Taro Logo

A toxic culture that fosters mediocrity and lack of innovation, with a bright wrapper

QA Manager
Former Employee
Worked at Amazon for 2 years
January 13, 2025
Seattle, Washington
2.0
Doesn't RecommendNegative OutlookDoesn't Approve of CEO
Pros

Despite Amazon's salary being one of the lowest in FAANG, it's still better than the average on the market.

Cons

In Amazon’s toxic corporate culture, it doesn’t matter how brilliant you are, what you’ve achieved, or how great a team you’ve built—every manager is forced to fire 5% of their team every year.

HR and leadership show no concern that replacing those employees now takes up to a year. Interviewers often reject candidates without accountability for the outcomes, ignoring critical resource shortages in specific teams.

Despite the constant "high bar" rhetoric, there are countless examples of low performance and mediocrity at both contributor and managerial levels.

The leadership principle “Disagree and Commit” has morphed into “Disagree silently and always commit to what your boss says.” Saying “no,” even with justified reasoning and supportive data, is treated as an “Earn Trust” issue, discouraging critical thinking and honest dialogue.

Rather than fostering a trustworthy and innovative environment, leadership focuses on surviving the corporate world by feeding their teams a steady diet of:

  • Hypocrisy: Employees are told they’ll collaborate better by working in the office five days a week, while line managers and skip-level managers work from home.
  • The “High Bar” Myth: Despite the presence of talented individuals, I have yet to see a truly "great team." Amazon doesn’t value its people—no one recognises a teammate’s achievements because they fear it will backfire during the year-end talent review.
  • Political Games Over Data: Don’t be naive and think solid data will help you overcome a manager’s or leadership’s bias. Decisions are made in an authoritarian manner, where politics always trump facts.
  • A Disparity Between Words and Actions: The gap between Jeff Bezos’ visionary statements in interviews and the reality on the ground is vast.
  • Leadership Principles as Tools of Oppression: What may have started with good intentions has been reduced to a mechanism for suppressing employees.

To succeed in this environment, employees must focus on earning the favour of upper management by agreeing with everything—even nonsensical ideas. Loudly applauding leadership, no matter how trivial the achievement, guarantees surviving by the end of the year. Making meaningful improvements is seen as secondary.
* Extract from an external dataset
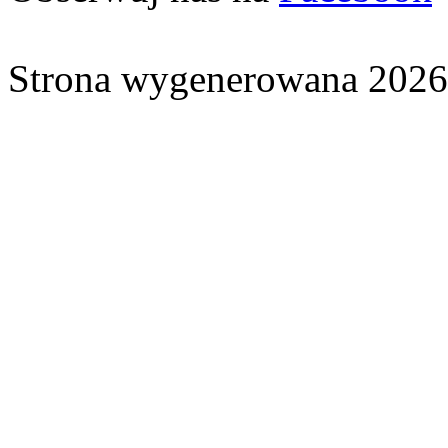
Strona wygenerowana 2026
"Day 1" culture has become a bad joke—in terms of culture Amazon is somewhere between Day 2 and the final day. I’ve encountered L6-L8 managers who are entirely detached from the realities on the ground. I can imagine what is happening above.

Also, employees may forget about base salary annual review; regardless of their impact, it's about a 1-2% raise.

Advice to Management

Just get rid of:

  • 50% of all managers and foster a culture of increasing levels for individual contributors.
  • 90% of HR. Substitute by AI. They currently don't protect business or customer needs but stand on managers/leadership side instead.
  • Get rid of the 5% Least Effective policy. It's toxic. If someone is the least effective, a manager will fire them early, before December, without a 'schedule' kindly provided by HR departments.
  • Decrease the distance between contributors and leadership.
  • Align what leadership says with what managers implement and foster on the middle level.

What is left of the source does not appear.